-- Extracted entries follows --

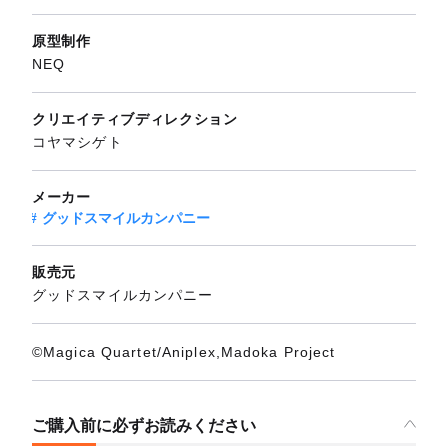
原型制作
NEQ
クリエイティブディレクション
コヤマシゲト
メーカー
グッドスマイルカンパニー
販売元
グッドスマイルカンパニー
©Magica Quartet/Aniplex,Madoka Project
ご購入前に必ずお読みください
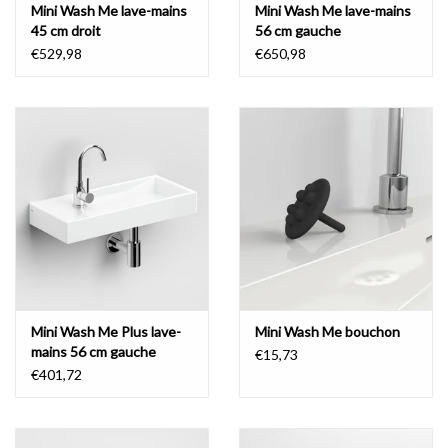
Mini Wash Me lave-mains
Mini Wash Me lave-mains
45 cm droit
56 cm gauche
€529,98
€650,98
Mini Wash Me Plus lave-
Mini Wash Me bouchon
mains 56 cm gauche
€15,73
€401,72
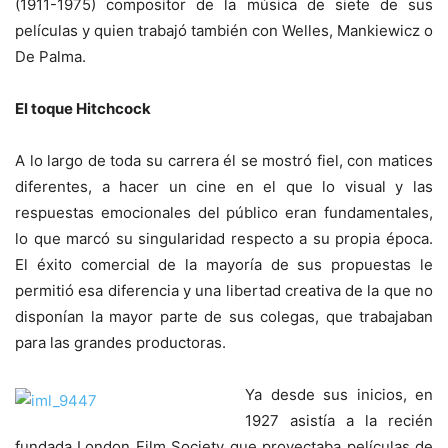
(1911-1975) compositor de la música de siete de sus
películas y quien trabajó también con Welles, Mankiewicz o
De Palma.
El toque Hitchcock
A lo largo de toda su carrera él se mostró fiel, con matices
diferentes, a hacer un cine en el que lo visual y las
respuestas emocionales del público eran fundamentales,
lo que marcó su singularidad respecto a su propia época.
El éxito comercial de la mayoría de sus propuestas le
permitió esa diferencia y una libertad creativa de la que no
disponían la mayor parte de sus colegas, que trabajaban
para las grandes productoras.
Ya desde sus inicios, en
1927 asistía a la recién
fundada London Film Society que proyectaba películas de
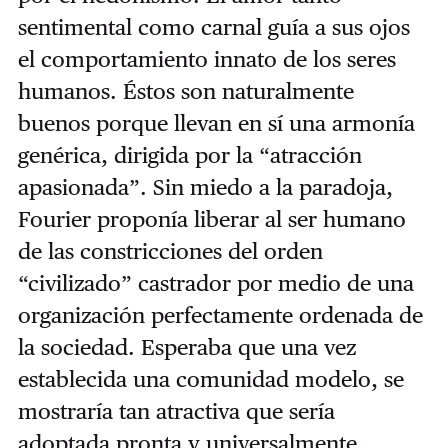
sentimental como carnal guía a sus ojos
el comportamiento innato de los seres
humanos. Éstos son naturalmente
buenos porque llevan en sí una armonía
genérica, dirigida por la “atracción
apasionada”. Sin miedo a la paradoja,
Fourier proponía liberar al ser humano
de las constricciones del orden
“civilizado” castrador por medio de una
organización perfectamente ordenada de
la sociedad. Esperaba que una vez
establecida una comunidad modelo, se
mostraría tan atractiva que sería
adoptada pronta y universalmente.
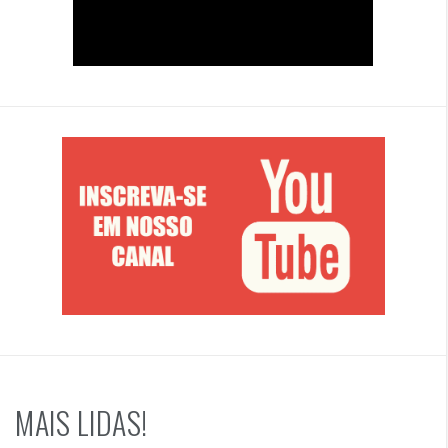
MAIS LIDAS!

-- Extracted entries concluded --

What you are asked to do:
Give nothing but the number of lines in the entries that include "Wash".

The answer:
4